- The 2018-2023 washing machine tariffs led to a larger, more competitive U.S.-based residential washer industry, including the creation of over 2,000 new jobs at two Korean-owned companies which opened U.S. manufacturing facilities in the southern U.S.
- Washing machine prices are now below pre-tariff levels, and prices have risen less than consumer inflation, demonstrating that after a six-month flurry, tariffs had little to no effect on washing machine prices.
- The success of the washing machine tariffs shows that “tariff-jumping investment,” i.e. inducing domestic industry growth via tariffs is a viable strategy for the U.S. in industries that have suffered decline.
In January 2018, President Donald Trump imposed tariffs of 20% to 50% on large residential washing machines. The tariffs expired in February 2023. Six years later, we can make an assessment: the tariffs created over 2,000 jobs and provided economic growth for the two communities where Korean appliance makers built factories. They also provided economic support for Whirlpool, the leading U.S.-headquartered appliance maker and employer of 23,000 Americans, as well as GE Appliances, which is today Chinese-owned and employs 16,000 Americans at Louisville, Kentucky and other facilities.
Further, washing machine prices, which temporarily surged in the first half of 2018, came back to earth in 2019 and have continued to rise significantly less than inflation since.
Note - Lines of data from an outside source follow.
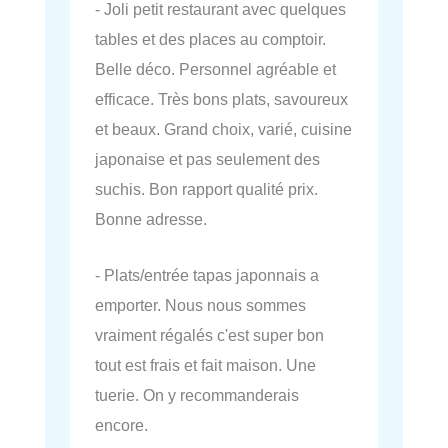
- Joli petit restaurant avec quelques
tables et des places au comptoir.
Belle déco. Personnel agréable et
efficace. Très bons plats, savoureux
et beaux. Grand choix, varié, cuisine
japonaise et pas seulement des
suchis. Bon rapport qualité prix.
Bonne adresse.
- Plats/entrée tapas japonnais a
emporter. Nous nous sommes
vraiment régalés c'est super bon
tout est frais et fait maison. Une
tuerie. On y recommanderais
encore.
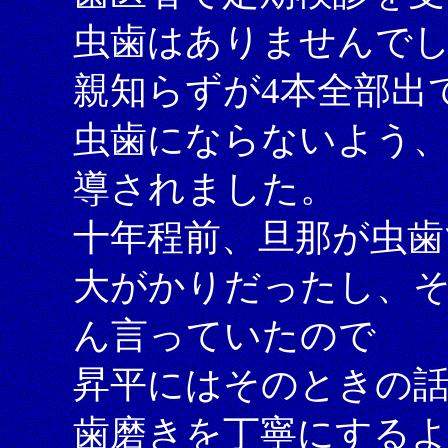
虫歯はありませんで
親知らずが4本全部出
虫歯にならないよう
導されました。
十年程前、旦那が虫歯
大がかりだったし、そ
ん言っていたので
昇平にはそのときの
歯磨きを丁寧にする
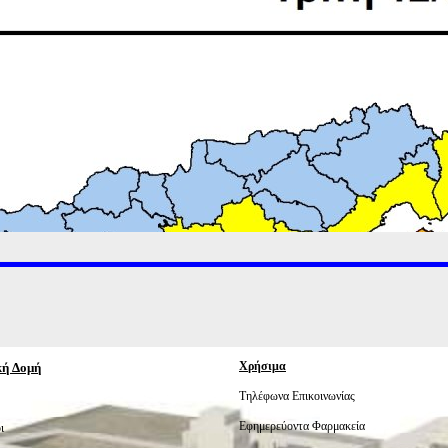
κή Δομή
Χρήσιμα
Τηλέφωνα Επικοινωνίας
Εφημερεύοντα Φαρμακεία
ι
Tariff opponents in the media and the academic economist community continue to repeat the falsehood that tariffs raised washing machine prices when over any timeframe other than a few months, tariffs have had no visible impact on washing machine prices.
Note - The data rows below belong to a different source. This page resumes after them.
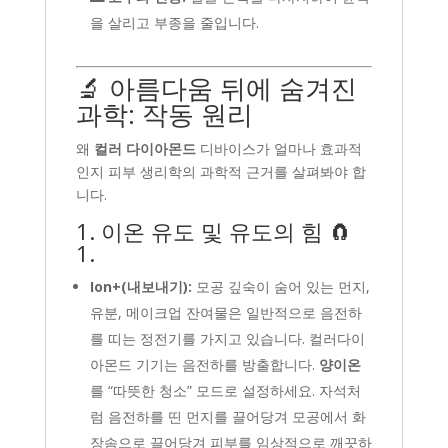
을 살리고 부종을 줄입니다.
🔬 아름다움 뒤에 숨겨진
과학: 작동 원리
왜
컬러 다이아몬드
디바이스가 얼마나 효과적
인지 피부 생리학의 과학적 근거를 살펴봐야 합
니다.
1. 이온 유도 및 유도의 힘 🧲
1.
Ion+(내보내기):
모공 깊숙이 숨어 있는 먼지,
유분, 메이크업 잔여물은 일반적으로 음전하
를 띠는 정전기를 가지고 있습니다. 컬러다이
아몬드 기기는 음전하를 방출합니다.
양이온
를 “따뜻한 청소” 모드로 설정하세요. 자석처
럼 음전하를 띤 먼지를 끌어당겨 모공에서 화
장솜으로 끌어당겨 피부를 임상적으로 깨끗하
In 2013, the Obama administration imposed tariffs on imported washing machines from South Korea. This led the Korean producers to shift production for the U.S. market to China, which led to another anti-dumping investigation by the U.S. International Trade Commission. That investigation published a finding in December 2016 that Chinese washing machines benefited from subsidies (“anti-dumping margins” in the formal lingo) of 44.28% and recommended duties at that level. The Trump administration, with U.S. Trade Representative Robert Lighthizer as the driving force, decided instead to impose global duties or tariffs on all imported large residential washing machines, whatever their source. The duties, imposed in January 2018, started at 20% and once the quota of 1.2 million imported washers was reached, rose to 50%.
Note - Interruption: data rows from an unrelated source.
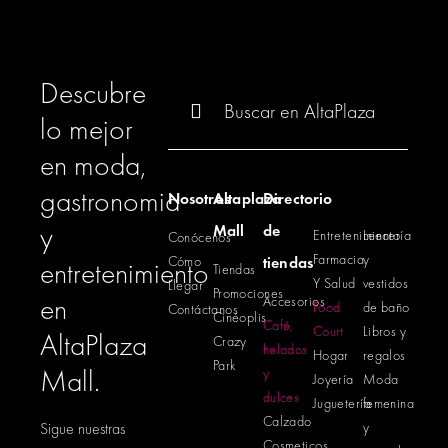
Descubre
Buscar:
lo mejor
en moda,
gastronomia
Nosotros
Altaplaza
Directorio
y
Mall
de
Entretenimiento
Lencería
Conócenos
Farmacia
y
Cómo
tiendas
entretenimiento
Tiendas
Y Salud
vestidos
Llegar
Promociones
en
Accesorios
Food
de baño
Contáctanos
Cinéoplis
Café,
Court
Libros y
AltaPlaza
Crazy
helados
Hogar
regalos
Park
Mall.
y
Joyería
Moda
dulces
Juguetería
femenina
Calzado
Sigue nuestras
y
Cosmeticos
For years, the two large importers, Samsung and LG Electronics, had opposed any import restrictions. But once those tariffs were in place, the Korean manufacturers quickly changed their tune.
In 2018, LG Electronics completed an investment of $360 million in a new “smart factory” in Clarksville, Tennessee. LG hired 700 employees and began building washing machines there. In April 2021, it announced that it had produced 1 million washing machines at Clarksville. It said it was investing a further $20.5 million and hiring 300 more employees, to bring its Clarksville headcount to “about 1,000.” In December 2022, LG announced three new model washing machines capitalizing on the trend towards energy-efficient and “smart” (i.e. Internet-enabled) appliances. Those new models are all to be made in Clarksville.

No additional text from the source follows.